Since its founding, the League has also maintained its unique payment system, where students sign up for classes by month rather than semester, allowing them greater flexibility.

As an open and independent school founded by artists for artists, the League hasn’t been traditionally accredited either. In that sense, it is not an art school like SVA, Pratt or Parsons. Yet many students have treated the League as a four-year college, and contemporary artists still choose to study there. Ai Weiwei, for example, studied there from 1983 to 1986.

Though founded primarily on the medium of painting, the school offers a variety of courses such as sculpture, pottery, printmaking and more.

Certificate Programs

In recent years, the Art Students League added a certificate program to their offerings, giving interested students a more formalized 2-year, or 4-year program that requires a year of fine arts experience. The program attempts to formalize the League’s current offerings.

How Did the Art Student League of New York Influence the Art World?

Example of a Helen Frankenthaler painting. Frankenthaler was a former student at The Art Students League.

The influence of the Art Students League of New York is due to its alumni and the effect they elicited in Modern and Contemporary Art.

Pre-World War II

In the two decades that divided World War I and II, many of the New York artists who would eventually define the Abstract Expressionist era received their formal studies at the Art Students League.

The American Social realist painter John Sloan was appointed the League’s president in 1931. His students would include Alexander Calder, John Graham, and Barnett Newman.

In 1929, a young, ambitious painter from Wyoming came to the League to sharpen his skills.

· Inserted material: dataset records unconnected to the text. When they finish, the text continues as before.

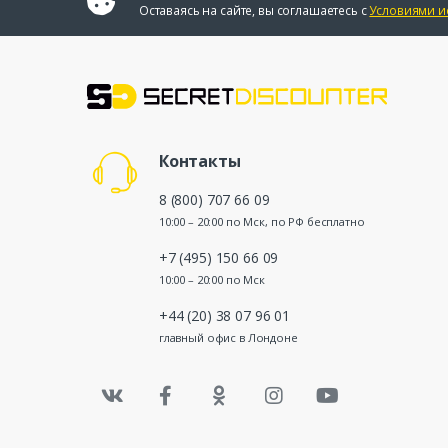
Оставаясь на сайте, вы соглашаетесь с
Условиями и
Контакты
8 (800) 707 66 09
10:00 – 20:00 по Мск, по РФ бесплатно
+7 (495) 150 66 09
10:00 – 20:00 по Мск
+44 (20) 38 07 96 01
главный офис в Лондоне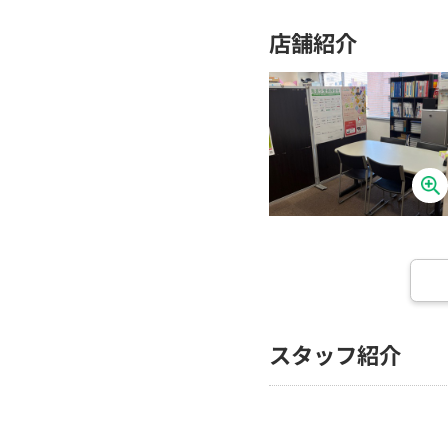
店舗紹介
スタッフ紹介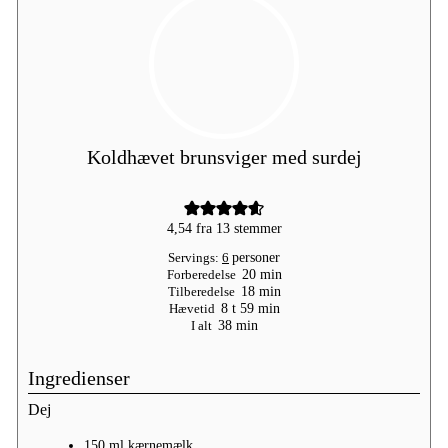
Koldhævet brunsviger med surdej
4,54
fra
13
stemmer
Servings:
6
personer
minutter
Forberedelse
20
min
minutter
Tilberedelse
18
min
timer
minutter
Hævetid
8
t
59
min
minutter
I alt
38
min
Ingredienser
Dej
150
ml
kærnemælk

His name was Jackson Pollock. Pollock studied under the tutelage of the American Muralist Thomas Hart Benton and Sloan, though he greatly preferred Benton.

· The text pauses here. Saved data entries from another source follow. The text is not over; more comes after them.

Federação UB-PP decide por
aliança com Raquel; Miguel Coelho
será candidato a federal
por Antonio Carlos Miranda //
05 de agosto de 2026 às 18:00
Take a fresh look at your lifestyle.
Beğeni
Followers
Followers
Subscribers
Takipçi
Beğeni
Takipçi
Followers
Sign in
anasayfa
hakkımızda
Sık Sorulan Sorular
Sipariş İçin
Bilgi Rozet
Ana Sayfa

Other notable League students during the 1930s include Mark Rothko and Arshile Gorky.

Many artists who defined the Abstract Expressionism movement continued attending lectures and forums at the Art Students League into the late 1930s. Clement Greenberg was known for frequent lectures given by Hans Hofmann during his stint at the League.

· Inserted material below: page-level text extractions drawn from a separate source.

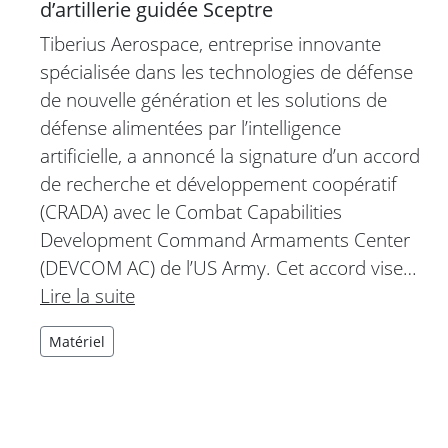
d’artillerie guidée Sceptre
Tiberius Aerospace, entreprise innovante
spécialisée dans les technologies de défense
de nouvelle génération et les solutions de
défense alimentées par l’intelligence
artificielle, a annoncé la signature d’un accord
de recherche et développement coopératif
(CRADA) avec le Combat Capabilities
Development Command Armaments Center
(DEVCOM AC) de l’US Army. Cet accord vise…
Lire la suite
Matériel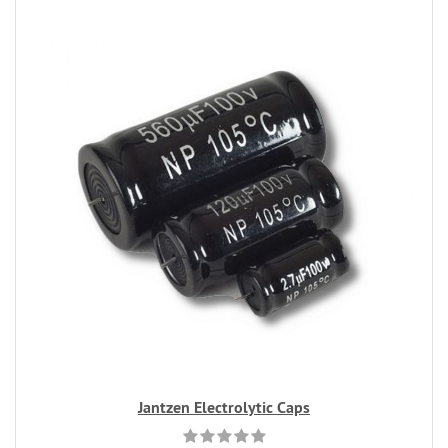
Jantzen Electrolytic Caps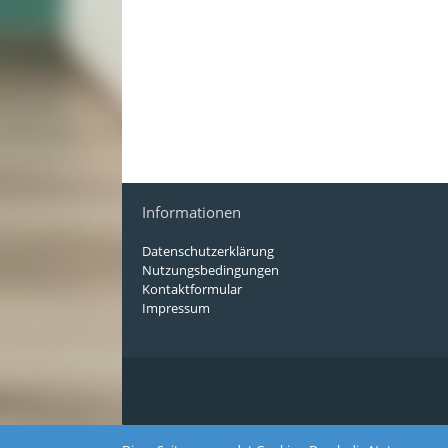
Informationen
Datenschutzerklärung
Nutzungsbedingungen
Kontaktformular
Impressum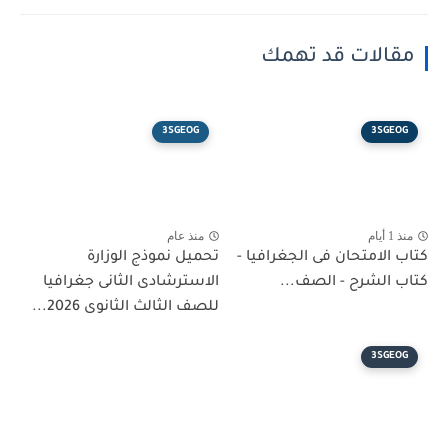
الات قد تهمك
3SGEOG
3SGE
م
منذ عام
الامتحان فى الجغرافيا -
تحميل نموذج الوزارة
الشرح - الصف...
الاسترشادى الثانى جغرافيا
للصف الثالث الثانوى 2026...
3SGE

The Rise of Abstract Expressionism

With the growing popularity of Black Mountain College in North Carolina and the Hans Hofmann schools in New York City and Provincetown, MA, not to mention the abundance of new art galleries, all boasting the work of abstractionists, many artists and teachers abandoned the Art Students League by the late 1930s and early 40s.

Of all the Abstract Expressionists who studied at the League, Jackson Pollock was arguably the school’s most popular alum and undoubtedly the most famous to have ever studied under Thomas Hart Benton.

Pollock was reportedly fond of commenting that Benton’s instruction gave him something to rebel against. While Pollock’s and Benton’s respective artistic styles could not be more different, many historians have reconsidered the profound influence Benton had on Pollock’s work, mainly when it came to Pollock’s sense of balance and subtle symmetry.

By the time the Abstract Expressionist artists were regularly showing in uptown art galleries, a new crop of young artists were attending classes at the League, with students including Robert Rauschenberg, Al Held, Helen Frankenthaler, Donald Judd, James Rosenquist, Roy Lichtenstein and Cy Twombly.

Group of students in a painting course at the Art Students League.

Final Thoughts

The Art Students League boasted a diverse curriculum and a list of alumni unequaled by either Black Mountain or the Hans Hofmann School. The artists who studied and taught at the League have substantially shaped the vocabulary of 20th-century American art.

Given this impressive group and their body of work, the Art Students League was integral in the evolution of artistic styles ranging from Abstract Expressionism and Pop Art to Combines and Conceptualism.

The League continues this legacy today through a wide range of enrollment options in different courses and their philosophy of interactive learning. ASL, as a whole, is an art historical gem in NYC, a great leader in the mission of bringing a more accessible means of teaching the visual arts.